* Your goal:
The listing has to be given again in full and exactly.

* Record set:
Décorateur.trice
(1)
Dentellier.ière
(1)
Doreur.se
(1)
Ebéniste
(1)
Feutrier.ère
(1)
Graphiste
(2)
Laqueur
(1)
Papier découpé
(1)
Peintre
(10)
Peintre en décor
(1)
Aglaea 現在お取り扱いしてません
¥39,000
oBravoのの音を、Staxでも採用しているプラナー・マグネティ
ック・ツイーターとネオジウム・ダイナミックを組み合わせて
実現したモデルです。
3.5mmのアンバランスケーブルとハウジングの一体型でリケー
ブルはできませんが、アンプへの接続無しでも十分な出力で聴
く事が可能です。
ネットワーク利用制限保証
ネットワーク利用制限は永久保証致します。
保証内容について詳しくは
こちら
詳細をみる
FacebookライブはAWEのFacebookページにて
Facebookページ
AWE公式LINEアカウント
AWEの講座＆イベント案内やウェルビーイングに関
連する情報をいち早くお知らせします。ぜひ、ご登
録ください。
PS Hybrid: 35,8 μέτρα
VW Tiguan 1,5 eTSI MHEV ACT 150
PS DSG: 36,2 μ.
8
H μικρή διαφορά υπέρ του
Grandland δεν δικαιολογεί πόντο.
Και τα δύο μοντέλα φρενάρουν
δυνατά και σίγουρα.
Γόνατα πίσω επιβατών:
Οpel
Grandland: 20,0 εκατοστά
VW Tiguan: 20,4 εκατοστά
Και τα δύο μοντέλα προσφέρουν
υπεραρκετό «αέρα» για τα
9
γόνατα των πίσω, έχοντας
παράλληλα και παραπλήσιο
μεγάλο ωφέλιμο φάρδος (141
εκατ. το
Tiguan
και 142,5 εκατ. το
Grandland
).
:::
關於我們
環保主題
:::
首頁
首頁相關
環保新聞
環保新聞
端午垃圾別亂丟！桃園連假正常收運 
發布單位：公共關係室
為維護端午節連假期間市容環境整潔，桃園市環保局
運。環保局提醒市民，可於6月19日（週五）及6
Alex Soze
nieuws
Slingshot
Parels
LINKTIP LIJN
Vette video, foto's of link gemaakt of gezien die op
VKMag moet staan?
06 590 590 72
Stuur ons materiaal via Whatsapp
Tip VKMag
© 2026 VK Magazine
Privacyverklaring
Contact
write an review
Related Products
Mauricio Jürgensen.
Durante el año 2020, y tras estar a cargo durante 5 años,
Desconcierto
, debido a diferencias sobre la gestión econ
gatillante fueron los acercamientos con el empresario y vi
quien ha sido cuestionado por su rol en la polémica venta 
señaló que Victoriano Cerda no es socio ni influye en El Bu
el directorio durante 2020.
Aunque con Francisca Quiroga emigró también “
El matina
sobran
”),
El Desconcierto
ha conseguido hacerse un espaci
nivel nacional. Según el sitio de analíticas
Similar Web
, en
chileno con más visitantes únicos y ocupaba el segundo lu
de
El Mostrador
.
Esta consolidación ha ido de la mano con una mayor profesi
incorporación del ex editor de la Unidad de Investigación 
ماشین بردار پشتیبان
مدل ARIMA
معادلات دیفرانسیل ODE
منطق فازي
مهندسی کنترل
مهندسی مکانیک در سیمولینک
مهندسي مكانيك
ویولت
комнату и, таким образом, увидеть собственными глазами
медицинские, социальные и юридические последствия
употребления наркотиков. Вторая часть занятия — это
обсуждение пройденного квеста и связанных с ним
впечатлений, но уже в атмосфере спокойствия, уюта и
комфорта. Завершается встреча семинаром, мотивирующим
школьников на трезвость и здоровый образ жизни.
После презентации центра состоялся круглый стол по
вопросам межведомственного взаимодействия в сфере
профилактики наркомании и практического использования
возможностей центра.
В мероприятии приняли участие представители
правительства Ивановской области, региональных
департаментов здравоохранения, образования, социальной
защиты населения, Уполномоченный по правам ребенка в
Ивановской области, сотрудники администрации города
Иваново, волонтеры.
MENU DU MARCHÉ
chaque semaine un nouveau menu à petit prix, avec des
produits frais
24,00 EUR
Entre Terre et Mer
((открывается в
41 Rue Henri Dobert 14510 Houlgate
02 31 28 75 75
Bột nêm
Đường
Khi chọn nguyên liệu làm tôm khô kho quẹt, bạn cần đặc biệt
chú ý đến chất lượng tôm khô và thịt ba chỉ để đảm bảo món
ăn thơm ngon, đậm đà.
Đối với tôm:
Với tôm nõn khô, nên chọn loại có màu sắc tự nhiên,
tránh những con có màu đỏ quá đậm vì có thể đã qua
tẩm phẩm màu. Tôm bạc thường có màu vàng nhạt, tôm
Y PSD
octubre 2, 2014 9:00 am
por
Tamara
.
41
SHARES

* Exercise solution:
Décorateur.trice
(1)
Dentellier.ière
(1)
Doreur.se
(1)
Ebéniste
(1)
Feutrier.ère
(1)
Graphiste
(2)
Laqueur
(1)
Papier découpé
(1)
Peintre
(10)
Peintre en décor
(1)
Aglaea 現在お取り扱いしてません
¥39,000
oBravoのの音を、Staxでも採用しているプラナー・マグネティ
ック・ツイーターとネオジウム・ダイナミックを組み合わせて
実現したモデルです。
3.5mmのアンバランスケーブルとハウジングの一体型でリケー
ブルはできませんが、アンプへの接続無しでも十分な出力で聴
く事が可能です。
ネットワーク利用制限保証
ネットワーク利用制限は永久保証致します。
保証内容について詳しくは
こちら
詳細をみる
FacebookライブはAWEのFacebookページにて
Facebookページ
AWE公式LINEアカウント
AWEの講座＆イベント案内やウェルビーイングに関
連する情報をいち早くお知らせします。ぜひ、ご登
録ください。
PS Hybrid: 35,8 μέτρα
VW Tiguan 1,5 eTSI MHEV ACT 150
PS DSG: 36,2 μ.
8
H μικρή διαφορά υπέρ του
Grandland δεν δικαιολογεί πόντο.
Και τα δύο μοντέλα φρενάρουν
δυνατά και σίγουρα.
Γόνατα πίσω επιβατών:
Οpel
Grandland: 20,0 εκατοστά
VW Tiguan: 20,4 εκατοστά
Και τα δύο μοντέλα προσφέρουν
υπεραρκετό «αέρα» για τα
9
γόνατα των πίσω, έχοντας
παράλληλα και παραπλήσιο
μεγάλο ωφέλιμο φάρδος (141
εκατ. το
Tiguan
και 142,5 εκατ. το
Grandland
).
:::
關於我們
環保主題
:::
首頁
首頁相關
環保新聞
環保新聞
端午垃圾別亂丟！桃園連假正常收運 
發布單位：公共關係室
為維護端午節連假期間市容環境整潔，桃園市環保局
運。環保局提醒市民，可於6月19日（週五）及6
Alex Soze
nieuws
Slingshot
Parels
LINKTIP LIJN
Vette video, foto's of link gemaakt of gezien die op
VKMag moet staan?
06 590 590 72
Stuur ons materiaal via Whatsapp
Tip VKMag
© 2026 VK Magazine
Privacyverklaring
Contact
write an review
Related Products
Mauricio Jürgensen.
Durante el año 2020, y tras estar a cargo durante 5 años,
Desconcierto
, debido a diferencias sobre la gestión econ
gatillante fueron los acercamientos con el empresario y vi
quien ha sido cuestionado por su rol en la polémica venta 
señaló que Victoriano Cerda no es socio ni influye en El Bu
el directorio durante 2020.
Aunque con Francisca Quiroga emigró también “
El matina
sobran
”),
El Desconcierto
ha conseguido hacerse un espaci
nivel nacional. Según el sitio de analíticas
Similar Web
, en
chileno con más visitantes únicos y ocupaba el segundo lu
de
El Mostrador
.
Esta consolidación ha ido de la mano con una mayor profesi
incorporación del ex editor de la Unidad de Investigación 
ماشین بردار پشتیبان
مدل ARIMA
معادلات دیفرانسیل ODE
منطق فازي
مهندسی کنترل
مهندسی مکانیک در سیمولینک
مهندسي مكانيك
ویولت
комнату и, таким образом, увидеть собственными глазами
медицинские, социальные и юридические последствия
употребления наркотиков. Вторая часть занятия — это
обсуждение пройденного квеста и связанных с ним
впечатлений, но уже в атмосфере спокойствия, уюта и
комфорта. Завершается встреча семинаром, мотивирующим
школьников на трезвость и здоровый образ жизни.
После презентации центра состоялся круглый стол по
вопросам межведомственного взаимодействия в сфере
профилактики наркомании и практического использования
возможностей центра.
В мероприятии приняли участие представители
правительства Ивановской области, региональных
департаментов здравоохранения, образования, социальной
защиты населения, Уполномоченный по правам ребенка в
Ивановской области, сотрудники администрации города
Иваново, волонтеры.
MENU DU MARCHÉ
chaque semaine un nouveau menu à petit prix, avec des
produits frais
24,00 EUR
Entre Terre et Mer
((открывается в
41 Rue Henri Dobert 14510 Houlgate
02 31 28 75 75
Bột nêm
Đường
Khi chọn nguyên liệu làm tôm khô kho quẹt, bạn cần đặc biệt
chú ý đến chất lượng tôm khô và thịt ba chỉ để đảm bảo món
ăn thơm ngon, đậm đà.
Đối với tôm:
Với tôm nõn khô, nên chọn loại có màu sắc tự nhiên,
tránh những con có màu đỏ quá đậm vì có thể đã qua
tẩm phẩm màu. Tôm bạc thường có màu vàng nhạt, tôm
Y PSD
octubre 2, 2014 9:00 am
por
Tamara
.
41
SHARES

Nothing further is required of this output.